Entender a dinâmica do Bitcoin ajuda a entender sua cotação e sua valorização. Seu valor tem se apreciado exatamente porque, ao funcionar como uma commodity virtual, sem regulação, pode ser comprada em um país e vendida em outro, permitindo assim operações de câmbio simplificadas (e mais baratas). Pode ser utilizado para celebrar pagamentos que não deixam registros públicos ou de identidade, facilitando assim pessoas que não querem (ou não podem) deixar rastro de suas operações. Podem ser utilizado para levantar recursos para empresas que não querem passar pelo processo burocrático e regulatório de emitir ações (os ICOs ao invés dos IPOs). Enfim, boa parte do valor do Bitcoin vem de entraves legais e regulatórios existentes que ele é capaz de burlar.

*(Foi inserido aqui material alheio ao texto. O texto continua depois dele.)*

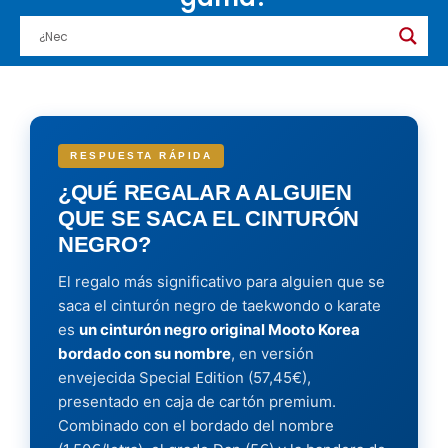
RESPUESTA RÁPIDA
¿QUÉ REGALAR A ALGUIEN
QUE SE SACA EL CINTURÓN
NEGRO?
El regalo más significativo para alguien que se
saca el cinturón negro de taekwondo o karate
es
un cinturón negro original Mooto Korea
bordado con su nombre
, en versión
envejecida Special Edition (57,45€),
presentado en caja de cartón premium.
Combinado con el bordado del nombre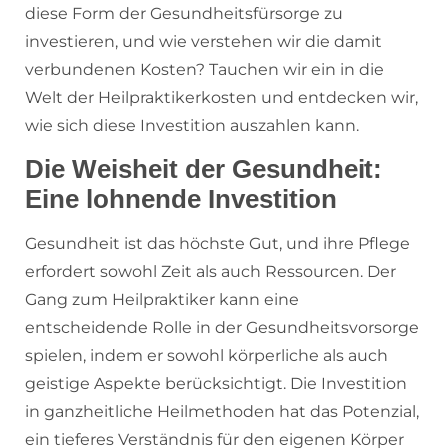
diese Form der Gesundheitsfürsorge zu
investieren, und wie verstehen wir die damit
verbundenen Kosten? Tauchen wir ein in die
Welt der Heilpraktikerkosten und entdecken wir,
wie sich diese Investition auszahlen kann.
Die Weisheit der Gesundheit:
Eine lohnende Investition
Gesundheit ist das höchste Gut, und ihre Pflege
erfordert sowohl Zeit als auch Ressourcen. Der
Gang zum Heilpraktiker kann eine
entscheidende Rolle in der Gesundheitsvorsorge
spielen, indem er sowohl körperliche als auch
geistige Aspekte berücksichtigt. Die Investition
in ganzheitliche Heilmethoden hat das Potenzial,
ein tieferes Verständnis für den eigenen Körper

Só que os entraves regulatórios do mundo estão caindo no ritmo do avanço das novas tecnologias. Se todos caíssem de uma vez hoje, o valor do Bitcoin também despencaria. Mas sabemos que isso não irá acontecer. Desta forma, fica difícil estimar se esta dinâmica manterá o preço desta moeda nos níveis atuais, seguirá pressionando sua cotação para cima ou fará com que desvalorize. É claro, existem também outros fatores que influenciam a cotação. O especulativo, um dos mais importantes hoje, seguirá pressionando a cotação para cima, mas é também o mais perigoso para o estouro da bolha em algum momento. Existe a possibilidade de alguém conseguir hackear o sistema e provar que o modelo não é tão seguro assim e colocar em cheque todo esse framework (o que da noite para o dia transformaria em pó a cotação da moeda). E há o risco de uma nova moeda virtual surgir e tomar o lugar do Bitcoin, jogando sua cotação também lá para baixo.

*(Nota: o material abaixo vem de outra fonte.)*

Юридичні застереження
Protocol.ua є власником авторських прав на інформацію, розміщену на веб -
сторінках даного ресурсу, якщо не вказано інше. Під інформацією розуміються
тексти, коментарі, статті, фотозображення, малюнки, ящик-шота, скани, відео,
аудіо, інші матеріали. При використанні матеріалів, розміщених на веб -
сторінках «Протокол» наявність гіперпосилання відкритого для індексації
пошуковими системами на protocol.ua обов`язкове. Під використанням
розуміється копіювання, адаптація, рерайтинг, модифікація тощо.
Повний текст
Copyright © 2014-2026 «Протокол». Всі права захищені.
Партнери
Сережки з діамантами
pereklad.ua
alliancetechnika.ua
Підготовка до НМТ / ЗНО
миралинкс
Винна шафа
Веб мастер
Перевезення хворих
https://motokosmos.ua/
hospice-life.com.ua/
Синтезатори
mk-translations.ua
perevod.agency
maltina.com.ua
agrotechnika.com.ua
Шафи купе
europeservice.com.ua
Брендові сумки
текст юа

Agora, independente da cotação do Bitcoin subir ou cair, a utilzação das criptomoedas será cada vez maior. Gosto de usar o exemplo da internet. Mesmo com o estouro da bolha de 2000, onde milhares de empresas “.com” tiveram seu valor reduzido a pó, nunca houve um ano sequer (inclusive o de 2000) em que as pessoas usassem menos a internet do que no ano anterior. Ela sempre seguiu crescendo. Será assim com o Bitcoin, mesmo que seu valor despenque.

Ah, e para deixar a coluna um pouco mais quente, se querem saber se eu investiria no Bitcoin nos preços atuais minha resposta seria um convicto “não”! Mesmo sabendo que temos no futuro próximo uma boa chance dessa especulação multiplicar seu valor por várias vezes ainda. Aprendi nos meus anos de mercado que investir é uma maratona e a tentação de enriquecer facilmente no curto prazo faz muito mais historias trágicas do que felizes no mundo dos investimentos.